Four Methods of Competitive Advantage
Why is it used?
Startups can use the competitive advantage tool to help them find higher value in their product, lower prices yet maintain quality and provide greater benefits and services.
How is it used?
Porter suggested that “generic” business strategies can be used in order to gain competitive advantage. Choosing strategies can be based on the scope of your activities (narrow vs. broad) also it depends on what extent do you want to differentiate your business. Porter identified 4 main competitive advantage methods that can be used to achieve a successful competitive advantage strategy.
Method 1: Cost Leadership
Cost leadership is one of the concepts that Porter developed, it basically means the lowest cost of operations in a specific industry. It is driven by the startup’s efficiency, scale, size, scope as well as its cumulative experience. Cost leadership aims to take advantage of the scale of production, the well defined scope, producing highly standardized products, the use of advanced technology and other economies.

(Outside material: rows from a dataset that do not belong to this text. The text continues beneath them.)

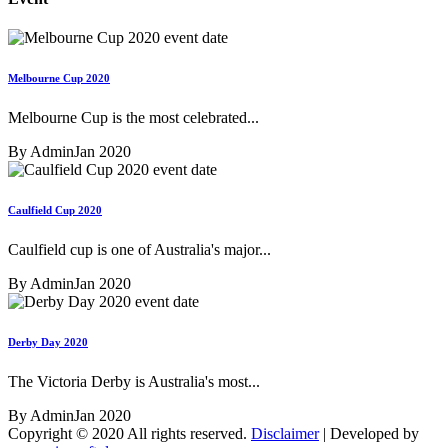
Melbourne Cup 2020
Melbourne Cup is the most celebrated...
By Admin
Jan 2020
Caulfield Cup 2020
Caulfield cup is one of Australia's major...
By Admin
Jan 2020
Derby Day 2020
The Victoria Derby is Australia's most...
By Admin
Jan 2020
Copyright © 2020 All rights reserved.
Disclaimer
| Developed by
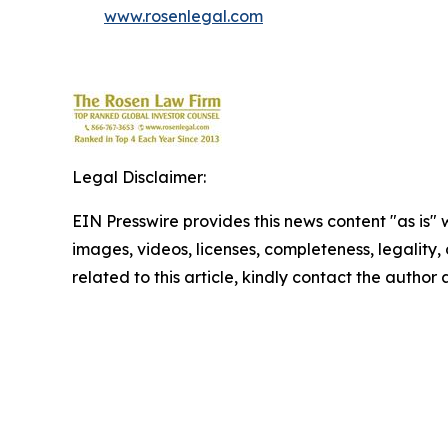
www.rosenlegal.com
Legal Disclaimer:
EIN Presswire provides this news content "as is" 
images, videos, licenses, completeness, legality, o
related to this article, kindly contact the author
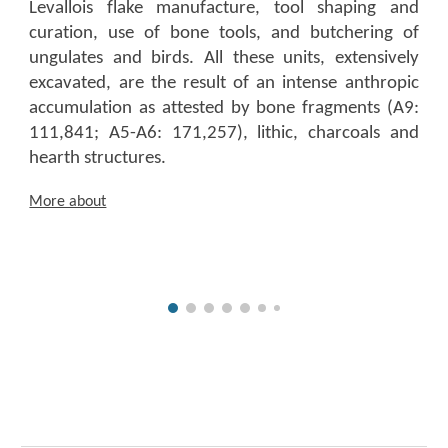
Levallois flake manufacture, tool shaping and
curation, use of bone tools, and butchering of
ungulates and birds. All these units, extensively
excavated, are the result of an intense anthropic
accumulation as attested by bone fragments (A9:
111,841; A5-A6: 171,257), lithic, charcoals and
hearth structures.
More about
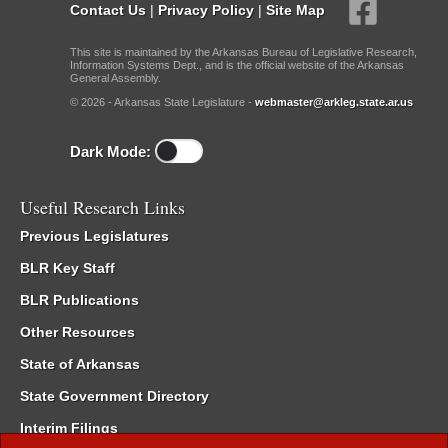
Contact Us
|
Privacy Policy
|
Site Map
This site is maintained by the Arkansas Bureau of Legislative Research,
Information Systems Dept., and is the official website of the Arkansas
General Assembly.
© 2026 - Arkansas State Legislature -
webmaster@arkleg.state.ar.us
Dark Mode:
Useful Research Links
Previous Legislatures
BLR Key Staff
BLR Publications
Other Resources
State of Arkansas
State Government Directory
Interim Filings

Although cost leadership has a lot of benefits such as maintaining profits and expanding a company’s market share, and you might be lucky to achieve it all and win customers loyalty and higher profit margin, in some cases it can make it difficult for new startups to enter the market because of thin profit margins. Another disadvantage is that the technique can be copied by other companies and they can outperform your company easily.

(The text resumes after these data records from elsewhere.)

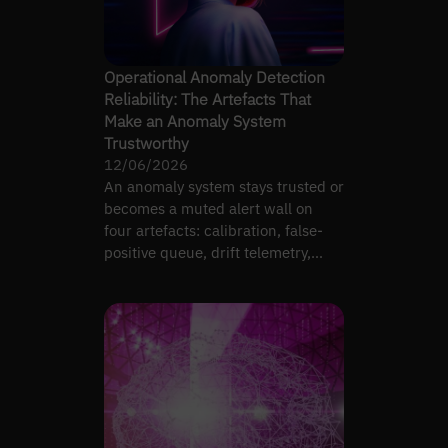
Operational Anomaly Detection
Reliability: The Artefacts That
Make an Anomaly System
Trustworthy
12/06/2026
An anomaly system stays trusted or
becomes a muted alert wall on
four artefacts: calibration, false-
positive queue, drift telemetry,
ownership.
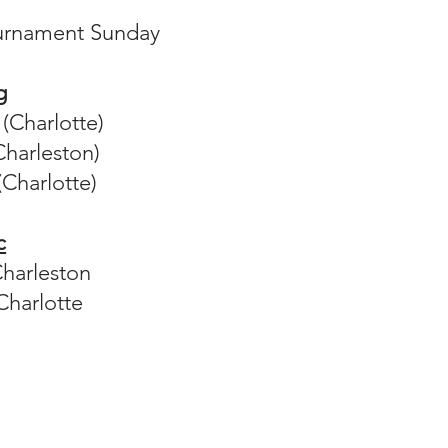
urnament Sunday
g
(Charlotte)
harleston)
 (Charlotte)
c
Charleston
Charlotte​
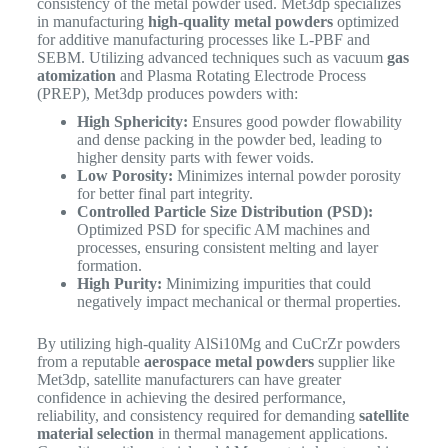
consistency of the metal powder used. Met3dp specializes
in manufacturing
high-quality metal powders
optimized
for additive manufacturing processes like L-PBF and
SEBM. Utilizing advanced techniques such as vacuum
gas
atomization
and Plasma Rotating Electrode Process
(PREP), Met3dp produces powders with:
High Sphericity:
Ensures good powder flowability
and dense packing in the powder bed, leading to
higher density parts with fewer voids.
Low Porosity:
Minimizes internal powder porosity
for better final part integrity.
Controlled Particle Size Distribution (PSD):
Optimized PSD for specific AM machines and
processes, ensuring consistent melting and layer
formation.
High Purity:
Minimizing impurities that could
negatively impact mechanical or thermal properties.
By utilizing high-quality AlSi10Mg and CuCrZr powders
from a reputable
aerospace metal powders
supplier like
Met3dp, satellite manufacturers can have greater
confidence in achieving the desired performance,
reliability, and consistency required for demanding
satellite
material selection
in thermal management applications.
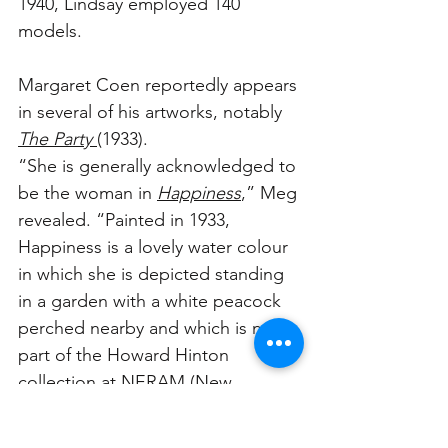
1940, Lindsay employed 140 
models. 
Margaret Coen reportedly appears 
in several of his artworks, notably 
The Party 
(1933).
“She is generally acknowledged to 
be the woman in 
Happiness
,” Meg 
revealed. “Painted in 1933, 
Happiness is a lovely water colour 
in which she is depicted standing 
in a garden with a white peacock 
perched nearby and which is now 
part of the Howard Hinton 
collection at NERAM (
New 
England Regional Art Museum
).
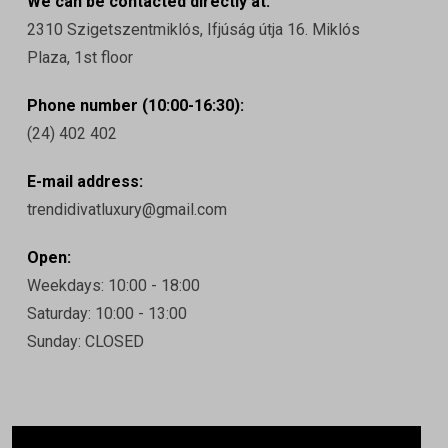
We can be contacted directly at:
2310 Szigetszentmiklós, Ifjúság útja 16. Miklós
Plaza, 1st floor
Phone number (10:00-16:30):
(24) 402 402
E-mail address:
trendidivatluxury@gmail.com
Open:
Weekdays: 10:00 - 18:00
Saturday: 10:00 - 13:00
Sunday: CLOSED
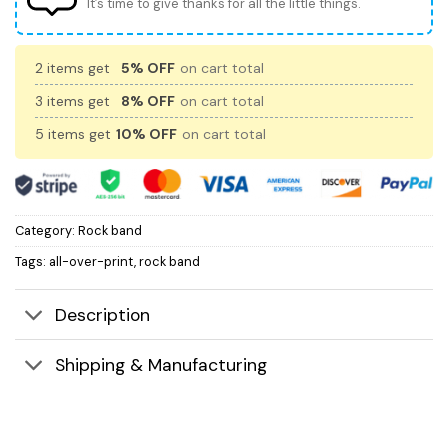
It’s time to give thanks for all the little things.
2 items get
5% OFF
on cart total
3 items get
8% OFF
on cart total
5 items get
10% OFF
on cart total
Category:
Rock band
Tags:
all-over-print
,
rock band
Description
Shipping & Manufacturing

Cost leadership does not work in every industry, so you need to study your industry as well as your target market. In addition to this sometimes it’s better for small business not to compete at all on price point if their market includes big competitors with a strong brand positioning.
Method 2: Differentiation
Differentiation is a commonly used strategy by businesses where startups often use to set themselves apart from competitors. In this strategy a commonly used factor is lowering costs; this may differentiate you from your competitors but not for so long. Therefore, when you want to differentiate yourself you need to look through the different attributes and define their importance and market them. This process can work through research to determine which things consumers find most important; and then you can use this as your uniqueness point and create a specific market for them.

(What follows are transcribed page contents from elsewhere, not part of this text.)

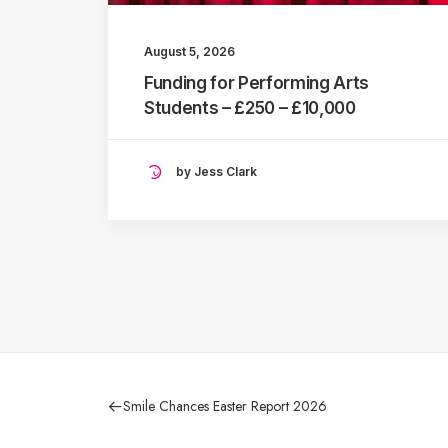
August 5, 2026
Funding for Performing Arts
Students – £250 – £10,000
by Jess Clark
Smile Chances Easter Report 2026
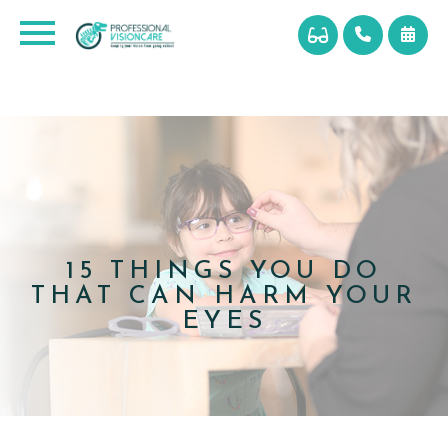
15 THINGS YOU DO
THAT CAN HARM YOUR
EYES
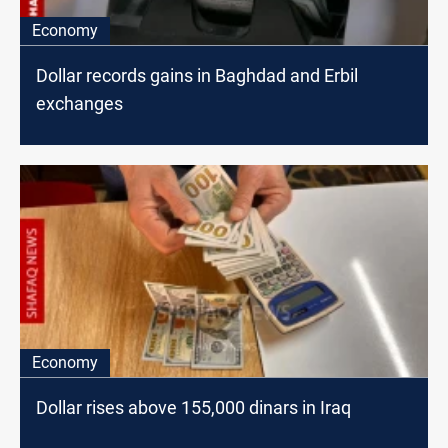
Economy
Dollar records gains in Baghdad and Erbil
exchanges
Economy
Dollar rises above 155,000 dinars in Iraq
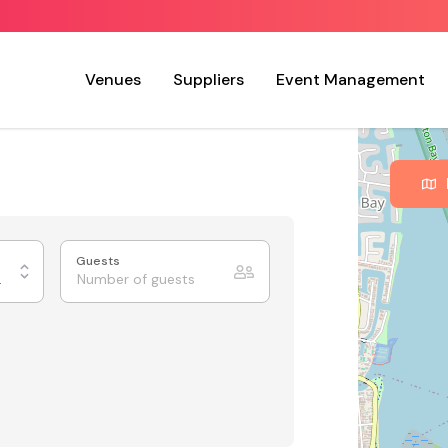
Venues
Suppliers
Event Management
Guests
 Charm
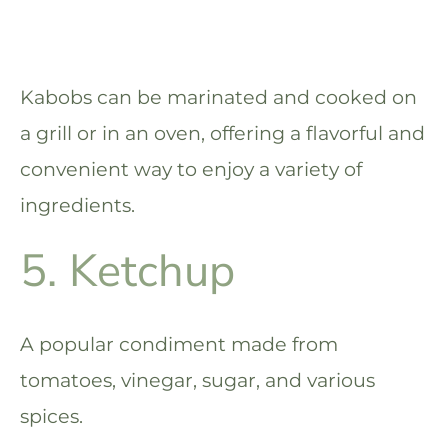
Kabobs can be marinated and cooked on
a grill or in an oven, offering a flavorful and
convenient way to enjoy a variety of
ingredients.
5. Ketchup
A popular condiment made from
tomatoes, vinegar, sugar, and various
spices.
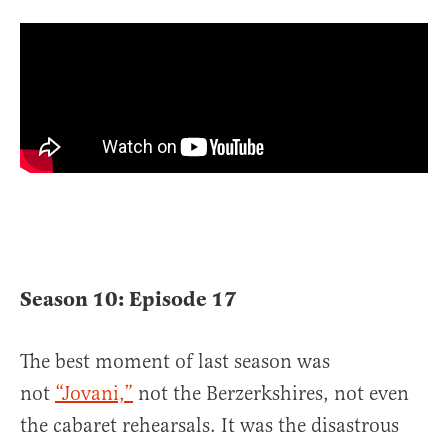
Season 10: Episode 17
The best moment of last season was
not
“Jovani,”
not the Berzerkshires, not even
the cabaret rehearsals. It was the disastrous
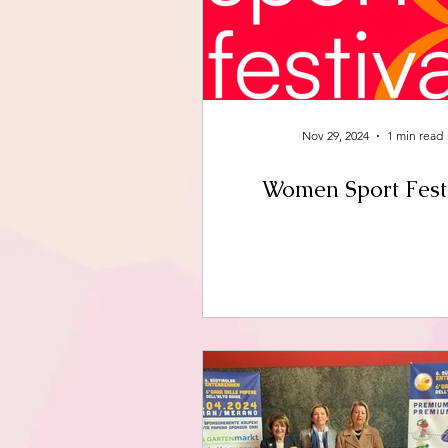
Nov 29, 2024
1 min read
Women Sport Fest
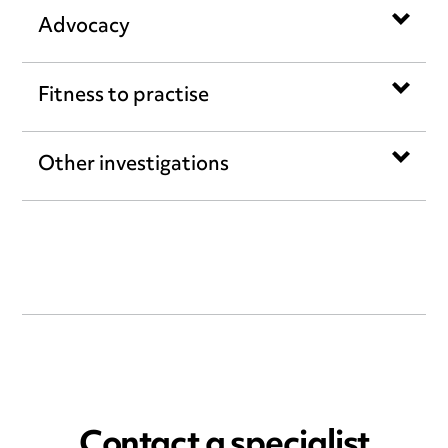
Advocacy
Fitness to practise
Other investigations
Contact a specialist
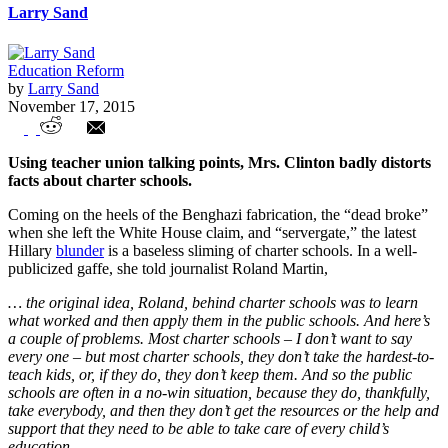
Larry Sand
Education Reform
by
Larry Sand
November 17, 2015
Hillary Rodham Weingarten
Using teacher union talking points, Mrs. Clinton badly distorts
facts about charter schools.
Coming on the heels of the Benghazi fabrication, the “dead broke”
when she left the White House claim, and “servergate,” the latest
Hillary
blunder
is a baseless sliming of charter schools. In a well-
publicized gaffe, she told journalist Roland Martin,
… the original idea, Roland, behind charter schools was to learn
what worked and then apply them in the public schools. And here’s
a couple of problems. Most charter schools
–
I don’t want to say
every one
–
but most charter schools, they don’t take the hardest-to-
teach kids, or, if they do, they don’t keep them. And so the public
schools are often in a no-win situation, because they do, thankfully,
take everybody, and then they don’t get the resources or the help and
support that they need to be able to take care of every child’s
education.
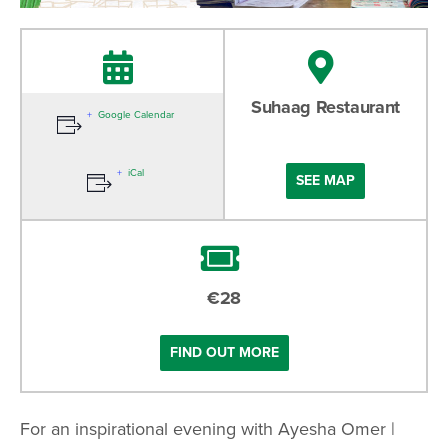
27-10-2024
Suhaag Restaurant
Google Calendar
12:00 PM
iCal
SEE MAP
€28
FIND OUT MORE
For an inspirational evening with Ayesha Omer |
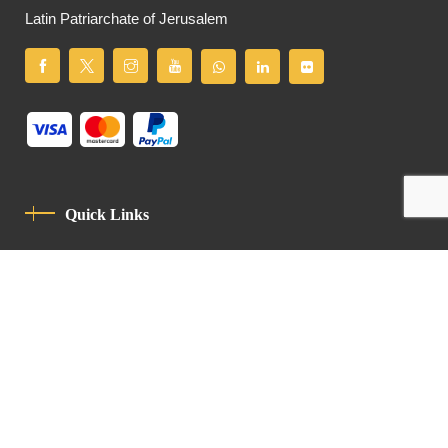
Latin Patriarchate of Jerusalem
Quick Links
Privacy Policy
Code Of Conduct
Contact
Latin Patriarchate Road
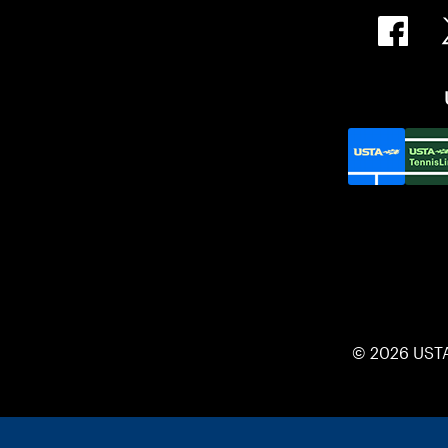
© 2026 UST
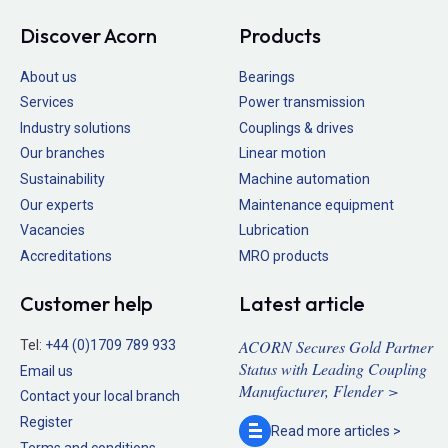
Discover Acorn
Products
About us
Bearings
Services
Power transmission
Industry solutions
Couplings & drives
Our branches
Linear motion
Sustainability
Machine automation
Our experts
Maintenance equipment
Vacancies
Lubrication
Accreditations
MRO products
Customer help
Latest article
ACORN Secures Gold Partner
Tel:
+44 (0)1709 789 933
Status with Leading Coupling
Email us
Manufacturer, Flender >
Contact your local branch
Register
Read more
articles >
Terms and conditions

Differentiation strategy can be a success or a failure; if you have a strong, confident corporate identity you can easily use it to pass along higher supplier costs to your customers because the lack of alternative products – this can only work if your customers are loyal to you. This method can be a failure as well since competitors can imitate your company’s style with a higher value. Thus this can put you at risk because consumer behavior can change and if the company doesn’t have sufficient customer demand to cover its higher costs, it may face a high loss.
Method 3: Defensive Strategy
This method is used when a new product is launched by your competitors, your company uses it to determine and defend its share in the market. If you are one of the leaders in your industry then some tactics and actions should be taken such as protecting their share, profit, product positioning and mind share against emerging competitors.
Defensive strategy applies to all industries; but you need to focus on your company’s competencies, and assets to defend your market share. Also think of your brand identity, your customer’s perception regarding your company. Next you can involve your brand positioning, improvement of features and pricing, as well as adding some marketing and sales tactics.
Defensive strategy can give your company an opportunity to enhance the value of its product and on the long term it can lessen the burden of feeling threatened all the time because you will have the chance to engage your old and new customers. On other hand, it can be a disadvantage if your company doesn’t know its target market or the reason why it is losing its market share. Also, when your tactics are not aligned with your long term strategy.
Method 4: Alliances Strategy
Alliance strategies are considered a key strategy of any company’s development. It’s a formal or informal partnership between two or more organizations in order to achieve their common goals and commitments etc… Alliance strategies are flexible which makes it very attractive to most businesses and markets as well as common.
There are 3 types of strategic alliances trading, functional and dynamic. Trading alliances are straightforward; it’s when buyers and sellers form some sort of agreement or arrangement based on contractual terms. Functional alliances integrate certain basic functions between two parties where they attain specific goals and establish ongoing management relationships. This alliance is then is converted into research improvement, project development, provide geographical market access and general enhancement.
As for the dynamic alliances, it involves the hidden assets of both parties such as skills, knowledge and capacity necessary to deliver results. And the only drawback in the dynamic alliances is that we don’t know what the exact assets that will be required because the structure of the alliance almost develop during negotiations and initial operations.
Alliances strategy is perfect for startups that don’t have enough resources because it lowers in risk and investment; it gives competences to your startup that it may lack. However, It’s not permanent, it has shorter life cycle, and can reduce competences and cover up weaknesses also it can be hard to manage especially with any changes that may occur.
Case Study:
Karla has a startup and she wanted to see where her competitive advantage is and see what she lacks and where can she improve. So she surfed the internet and started researching competitive advantage methods and saw which method will help her the most she started with cost leadership method and although it seems perfectly fine when she dug deeper she discovered that this method doesn’t fit her startup. Then she moved on to the second method (differentiation) and the third method (defensive strategies), but yet none of them were able to help her figure out what she wanted until she came across the fourth method ( Alliances) and she discovered that every aspect fits her a lot. She was finally able to figure out what she will do and from where she would start. Then she started utilizing her capacity and then she started moving fast to be able to place her product in the market.